There had been some improvement in glucose levels, said Dr Brandon Orr-Walker, a diabetes specialist and investigator for the trial at Auckland's Middlemore Hospital.

"We are struggling with our current treatments to be able to manage things. We really are very keen to look at additional therapies that might have some extra benefit for patients."

The therapy uses radio frequency energy to damage the hepatic nerve, which influences production of glucose in the liver.

The energy is delivered in several doses from inside an artery near the liver via a catheter.

In a procedure with similarities to angioplasty for a heart attack, the catheter wire is threaded into the blood vessel through an incision at the groin.

Blood flow prevents the artery wall from heating up and only the adjacent nerve is damaged.

Trial patient Shane Solomon, 44, an Otago motorcycle-delivery van driver who was diagnosed with diabetes in 2010, said his glucose level rose after the treatment and then began to fall.

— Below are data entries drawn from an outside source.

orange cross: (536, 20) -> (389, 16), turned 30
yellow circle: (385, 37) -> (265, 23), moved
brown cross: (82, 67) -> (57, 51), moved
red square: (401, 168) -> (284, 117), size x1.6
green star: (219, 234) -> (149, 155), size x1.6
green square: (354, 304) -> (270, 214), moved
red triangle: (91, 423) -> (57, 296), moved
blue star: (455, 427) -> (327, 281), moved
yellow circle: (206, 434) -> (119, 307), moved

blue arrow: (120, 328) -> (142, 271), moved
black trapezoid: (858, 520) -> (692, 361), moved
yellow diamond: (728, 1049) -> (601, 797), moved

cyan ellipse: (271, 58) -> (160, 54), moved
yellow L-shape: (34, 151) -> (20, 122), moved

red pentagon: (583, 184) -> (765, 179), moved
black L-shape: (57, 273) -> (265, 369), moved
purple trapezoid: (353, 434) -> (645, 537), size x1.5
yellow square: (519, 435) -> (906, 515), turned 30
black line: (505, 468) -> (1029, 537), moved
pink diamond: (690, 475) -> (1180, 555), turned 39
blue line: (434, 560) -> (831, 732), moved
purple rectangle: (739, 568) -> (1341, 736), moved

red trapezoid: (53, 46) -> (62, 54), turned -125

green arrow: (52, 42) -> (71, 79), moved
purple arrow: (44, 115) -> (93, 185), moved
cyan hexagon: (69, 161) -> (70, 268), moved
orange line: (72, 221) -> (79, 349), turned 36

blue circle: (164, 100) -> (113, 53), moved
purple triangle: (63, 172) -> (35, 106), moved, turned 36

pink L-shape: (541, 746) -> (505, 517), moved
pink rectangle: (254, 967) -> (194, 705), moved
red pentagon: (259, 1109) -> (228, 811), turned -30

"I was being managed okay on oral medication [beforehand] but lately I have reached the limit of the amount of oral medication I can take."

His doctor had told him that despite exercising and improving his diet, his diabetes was poorly controlled and the next step would be insulin injections. But he didn't want the "extra hoops" he'd have to go through as a commercial driver.

Dr Orr-Walker said the trial followed studies in the United States that had shown the therapy was effective in animals.

He said although liver production of glucose was beneficial in healthy people, it could harm diabetics.

"A lot of our patients are on optimal oral medication and go to bed at night and the liver is producing more and more glucose so they wake up with more hyperglycaemia."